## Predict O2 output

Predict O2 output using different burner settings(for offline operation) and also using air and gas flow (for online operation). The initial predictions are made
depending on the burner settings but in operation the amount of O2 can vary how the gas and air flows are adjusted.

Import required packages:

In [None]:
import pandas as pd
import holoviews as hv
import hvplot.pandas
import data_processing_methods as dpm
import numpy as np
from sklearn.gaussian_process import GaussianProcessRegressor
from matplotlib import pyplot as plt
import plotly.express as px

Read the file with CV furnace burner settings

In [None]:
burner_settings_df = pd.read_excel('Burners_settings_vs_O2 _rev1.xlsx', sheet_name='Sheet1')
burner_settings_df

Plot differnt furnace settings

In [None]:
burner_settings_df.hvplot()

Plot standardised furnace settings

In [None]:
burner_settings_df = pd.read_excel('Burners_settings_vs_O2 _rev1.xlsx', sheet_name='Sheet1')
standardised_df = burner_settings_df.copy()
for col in burner_settings_df.columns:

    if (np.std(burner_settings_df[col])> 0):
        standardised_df[col] = dpm.standardise(burner_settings_df[col],np.mean(burner_settings_df[col]),np.std(burner_settings_df[col]))

    else:
        standardised_df = standardised_df.drop(columns=col)
    

standardised_df.hvplot(height= 500, width =1200, ylabel = 'Standardised furnace settings')

**Predict furnace O2 output**

After standardising furnace settings the correlation co-effcient of all the input parameters of the prediction model are evaluated so that similar type of data (corr coef. > 0.9) can be discarded.

In [None]:
# Find the correlation groups
X = standardised_df.drop(columns =['Output O2 / %', 'Output Burner usage / %'])
y = standardised_df['Output O2 / %']
corr_coef = X.corr(method='pearson')
corr_coef

In [None]:
# Drop columns with corr coeffcients higher than 0.9 
X = X.drop(columns =['Burner turns from zero', 'Fan speed / RPM'])
X_train = X[10:]
y_train = y[10:]
gpr = GaussianProcessRegressor().fit(X_train, y_train)

X_predict = X
y_predict = gpr.predict(X_predict)
X_predict

Plotting predicted and actual data

In [None]:
# plot predicted data
y_std = np.std(burner_settings_df['Output O2 / %'])
y_mean = np.mean(burner_settings_df['Output O2 / %'])
y_actual = y

plt.plot(y_predict*y_std+y_mean,label='predictions')
plt.ylabel('O2 %')
plt.scatter(range(len(y_actual)),y_predict*y_std+y_mean)

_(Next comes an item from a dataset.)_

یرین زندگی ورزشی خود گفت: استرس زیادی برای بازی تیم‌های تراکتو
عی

plt.plot(range(len(y_actual)), y_actual*y_std+y_mean,label='actual')
plt.scatter(range(len(y_actual)), y_actual*y_std+y_mean)
plt.legend()

Test the model for given valus of burner settings

In [None]:
# Predict O2 output for user defined input values
cols = list(X_train.columns)
X_new = pd.DataFrame([[int('1100'),int('-6'),int('80'),int('80'),int('96')]],
                         columns = cols)
X_new_pr= X_new.copy()
for col in cols:    
    X_new_pr[col] = dpm.standardise(X_new[col],np.mean(burner_settings_df[col]),np.std(burner_settings_df[col]))

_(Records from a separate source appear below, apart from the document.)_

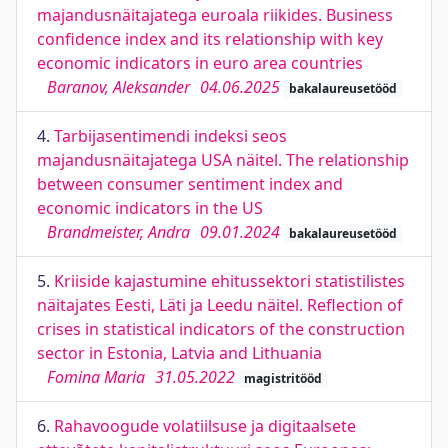
majandusnäitajatega euroala riikides. Business
confidence index and its relationship with key
economic indicators in euro area countries
Baranov, Aleksander
04.06.2025
bakalaureusetööd
4.
Tarbijasentimendi indeksi seos
majandusnäitajatega USA näitel. The relationship
between consumer sentiment index and
economic indicators in the US
Brandmeister, Andra
09.01.2024
bakalaureusetööd
5.
Kriiside kajastumine ehitussektori statistilistes
näitajates Eesti, Läti ja Leedu näitel. Reflection of
crises in statistical indicators of the construction
sector in Estonia, Latvia and Lithuania
Fomina Maria
31.05.2022
magistritööd
6.
Rahavoogude volatiilsuse ja digitaalsete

y_new_predict = gpr.predict(X_new_pr)
Y_new = pd.DataFrame(y_new_predict*y_std+y_mean, columns=['Newly Predicted'])
Y_new

Generate random samples to simulate the developed ML model

In [None]:
# No. samples to be generated
N_samples = 1000
cols = list(X_train.columns)

# Initialise arrays to store samples of un-standardised and 
# standardised inputs
D = len (cols)
X_samples_us = np.zeros([N_samples, D])
X_samples = np.zeros([N_samples, D])

for i in range(N_samples):
    for j in range (D):
        X_samples_us[i, j] = np.random.uniform(np.min(burner_settings_df[cols[j]]), np.max(burner_settings_df[cols[j]]))

In [None]:
# Standardise the samples created
for j in range (D):    
    X_samples[:,j] = dpm.standardise(X_samples_us[:,j],np.mean(burner_settings_df[cols[j]]),np.std(burner_settings_df[cols[j]]))

# Save the predictions 
X_samples_df = pd.DataFrame(data = X_samples, columns = cols)
X_samples_us_df = pd.DataFrame(data = X_samples_us, columns = cols)
y_samples_predict = gpr.predict(X_samples_df)
y_samples_predict = y_samples_predict*y_std+y_mean
X_samples_us_df['Predicted O2 %'] = y_samples_predict

Plot predicted O2 output for generated random sample data and observe the general trend across the data distribution

In [None]:
# Find the mean of each bin (binning data)
n_bins = 30
x_plot = X_samples_us_df['Temperature setpoint / degC']
y_plot = X_samples_us_df['Predicted O2 %']

bins = np.linspace(np.min(x_plot), np.max(x_plot), n_bins)
main_effect = np.zeros(len(bins)-1)
main_effect_index = np.zeros(len(bins)-1)
main_effect_df = pd.DataFrame({})


for j in range(len(bins)-1):
    indx = np.logical_and(x_plot > bins[j], x_plot < bins[j+1])
    main_effect_index[j] = 0.5*(bins[j] + bins[j+1])

    # Only compute mean if there are any points in bin
    if np.sum(indx) > 0:
        main_effect[j] = np.mean(y_plot[indx])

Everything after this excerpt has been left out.